Thursday, March 23, 2006
How Web Sites Are Indexed
bySo you’ve just launched the new Web site that your team worked on for months and you do a quick Google search for a few of your keywords and you’re nowhere to be seen. How can this be? You did everything right. You researched SEO and carefully selected keywords and optimized your copy. Your pages validate. You even have a blog as part of you site. What went wrong? The answer is that you’ve done nothing wrong. Other than a common misconception many people make by thinking that search engines magically know everything about their site the moment it goes live. It’s an understandable misconception, after all most search engines aren’t exactly open about how their magic formulas work.
So, using Google as an example I’m going to try explaining how Web pages are indexed.
Google needs to know your site exists
In order to be indexed, Google and other search engines need to know you have a Web page. Your site should be submitted using the form on Google for adding URLs to be indexed. If other pages link to your site, Google should find it on its own the next time it indexes those pages with links to your page. Your page is added to the queue and will be indexed as soon as possible.
The Googlebot visits your page
Once your site gets to the top of the queue, the Googlebot will grab all the text from your page, along with any links. It then adds the links to the queue and will come back to index those pages as well. As long as all your pages are linked, you only need to submit your base URL to Google for indexing. It will find the rest of the pages on its own.
Your page gets indexed
The Googlebot gives the indexer the text it grabbed from your site and is added to the index database. The indexer makes note of the words in your text and remembers where in the document they are. This information will be used later when people enter keywords to search for.
Somebody submits a keyword query to Google
Every page that Google indexes is given a PageRank. PageRank is a number between 0 and 10 that denotes how important a page is. A page with a high PageRank is more likely to show up in search results than a page with a low PageRank.
Over 100 factors are considered when determining the PageRank and Google keeps its formula closely guarded. Popularity of the page, age of the URL, where the keywords are located on the page and the number of pages linked to a page are some of the factors that determine the PageRank.
Not all factors are equal in determining the PageRank. Some factors like meta keywords have been abused by spammers and thus, Google places very little importance on them. Where and with what proximity to each other the keywords are is a very important factor. Two of the bigger factors (at least people think they are as nobody knows for sure) are the number of pages that link to you and the title tag of the page.

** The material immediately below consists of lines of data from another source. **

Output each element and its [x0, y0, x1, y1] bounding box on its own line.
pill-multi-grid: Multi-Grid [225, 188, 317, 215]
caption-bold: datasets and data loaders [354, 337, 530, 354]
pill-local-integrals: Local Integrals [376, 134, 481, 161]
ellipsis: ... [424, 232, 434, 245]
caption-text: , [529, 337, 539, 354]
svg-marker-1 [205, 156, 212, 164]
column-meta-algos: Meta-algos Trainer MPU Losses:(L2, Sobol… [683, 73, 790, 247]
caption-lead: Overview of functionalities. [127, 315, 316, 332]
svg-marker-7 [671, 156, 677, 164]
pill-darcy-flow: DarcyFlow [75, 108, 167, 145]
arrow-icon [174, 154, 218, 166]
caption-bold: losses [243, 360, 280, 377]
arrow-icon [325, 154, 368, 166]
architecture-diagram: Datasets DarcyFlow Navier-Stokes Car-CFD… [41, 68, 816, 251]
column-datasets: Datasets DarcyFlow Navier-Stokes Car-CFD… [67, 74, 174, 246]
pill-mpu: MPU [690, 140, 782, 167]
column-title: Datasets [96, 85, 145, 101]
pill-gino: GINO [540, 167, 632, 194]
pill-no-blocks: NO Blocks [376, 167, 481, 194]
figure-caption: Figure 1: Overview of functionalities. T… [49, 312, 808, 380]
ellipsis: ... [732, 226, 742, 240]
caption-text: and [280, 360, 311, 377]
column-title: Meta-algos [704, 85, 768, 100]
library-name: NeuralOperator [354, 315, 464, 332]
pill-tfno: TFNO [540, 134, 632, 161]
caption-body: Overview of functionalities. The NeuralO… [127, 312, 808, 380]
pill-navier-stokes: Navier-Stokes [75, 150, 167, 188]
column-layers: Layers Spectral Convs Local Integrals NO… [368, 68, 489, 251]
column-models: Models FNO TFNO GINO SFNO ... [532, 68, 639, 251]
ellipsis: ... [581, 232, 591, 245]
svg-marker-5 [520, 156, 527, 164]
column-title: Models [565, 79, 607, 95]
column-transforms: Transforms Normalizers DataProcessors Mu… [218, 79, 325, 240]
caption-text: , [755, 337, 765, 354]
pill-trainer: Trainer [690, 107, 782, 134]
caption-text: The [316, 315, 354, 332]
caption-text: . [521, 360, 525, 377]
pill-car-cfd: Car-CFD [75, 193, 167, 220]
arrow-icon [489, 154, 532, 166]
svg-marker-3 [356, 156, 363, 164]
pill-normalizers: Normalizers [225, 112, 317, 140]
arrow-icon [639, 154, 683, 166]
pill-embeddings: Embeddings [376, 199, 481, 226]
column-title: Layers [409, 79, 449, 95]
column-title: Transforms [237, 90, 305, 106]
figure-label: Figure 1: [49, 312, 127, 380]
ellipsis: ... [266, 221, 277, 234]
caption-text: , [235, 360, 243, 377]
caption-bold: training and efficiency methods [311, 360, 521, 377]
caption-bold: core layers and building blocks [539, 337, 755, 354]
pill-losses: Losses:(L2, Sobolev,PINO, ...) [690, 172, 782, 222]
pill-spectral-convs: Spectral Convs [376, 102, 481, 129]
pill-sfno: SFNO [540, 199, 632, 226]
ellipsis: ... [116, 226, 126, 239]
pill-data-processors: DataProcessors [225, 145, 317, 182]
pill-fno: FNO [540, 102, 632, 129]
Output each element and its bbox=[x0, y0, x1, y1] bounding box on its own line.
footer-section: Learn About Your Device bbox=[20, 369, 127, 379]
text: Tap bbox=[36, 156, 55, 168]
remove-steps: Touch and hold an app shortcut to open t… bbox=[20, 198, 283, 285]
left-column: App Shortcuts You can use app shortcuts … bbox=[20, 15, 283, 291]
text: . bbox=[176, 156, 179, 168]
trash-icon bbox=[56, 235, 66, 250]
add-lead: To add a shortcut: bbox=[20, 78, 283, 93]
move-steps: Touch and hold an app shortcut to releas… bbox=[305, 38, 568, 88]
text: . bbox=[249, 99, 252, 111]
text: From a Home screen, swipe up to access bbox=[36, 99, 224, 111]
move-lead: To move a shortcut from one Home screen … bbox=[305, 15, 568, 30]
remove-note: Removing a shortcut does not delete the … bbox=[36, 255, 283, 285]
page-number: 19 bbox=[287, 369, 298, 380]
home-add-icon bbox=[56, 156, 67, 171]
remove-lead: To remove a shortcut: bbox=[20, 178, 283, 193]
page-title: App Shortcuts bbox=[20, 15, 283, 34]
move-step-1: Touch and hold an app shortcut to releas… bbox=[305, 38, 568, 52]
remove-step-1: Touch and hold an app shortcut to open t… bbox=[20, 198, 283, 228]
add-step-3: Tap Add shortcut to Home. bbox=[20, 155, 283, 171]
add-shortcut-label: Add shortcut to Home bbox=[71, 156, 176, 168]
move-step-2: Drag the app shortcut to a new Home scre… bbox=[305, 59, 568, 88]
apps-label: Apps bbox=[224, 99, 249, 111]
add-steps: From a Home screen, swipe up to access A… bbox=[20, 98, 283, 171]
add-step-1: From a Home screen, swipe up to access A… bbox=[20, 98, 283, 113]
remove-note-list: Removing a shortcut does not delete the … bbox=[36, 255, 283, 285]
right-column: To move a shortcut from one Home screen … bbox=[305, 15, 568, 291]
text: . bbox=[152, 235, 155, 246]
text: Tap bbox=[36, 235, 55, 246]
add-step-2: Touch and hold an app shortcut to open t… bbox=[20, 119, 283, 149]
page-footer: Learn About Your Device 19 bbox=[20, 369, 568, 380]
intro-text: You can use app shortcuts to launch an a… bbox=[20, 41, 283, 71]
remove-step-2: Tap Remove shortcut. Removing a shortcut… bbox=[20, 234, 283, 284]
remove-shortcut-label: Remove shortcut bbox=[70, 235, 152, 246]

When will Google index my page again?
Google constantly updates the index it uses in order to keep results fresh and to weed outdated or removed pages from its results. Pages that are updated more often are also re-indexed more often. This is why blogs do so well in search engine results. Many blogs are updated numerous times a day. Active blogs could be indexed every day while a site that rarely updates its content might be weeks between indexing.
Why doesn’t my page show up on the first page of search results?
The pages Google decides to place at the top of search results are those pages it feels are the most relevant to the keywords searched for. The PageRank for a page plays a large part in deciding if and where it shows up in the rankings. In order to take the place of a page that scores higher than your page, you need to show Google that your page is more relevant than the other pages.
A good way to increase your relevancy is to offer unique content not found on pages that rank better than your page. Updating often with unique content is often the best way to increase the relevancy of your Web pages. Focusing your pages on one or two keyword combinations is also a good strategy. Don’t try to throw everything and the kitchen sink on your page. To get to the top, your page has to be good enough to replace those that are already there. Time is also a factor. Google is rumored to ‘sandbox’ new pages, sometimes up to six months before letting them rise in the rankings.
Be relevant. Be unique. Most of all, be patient.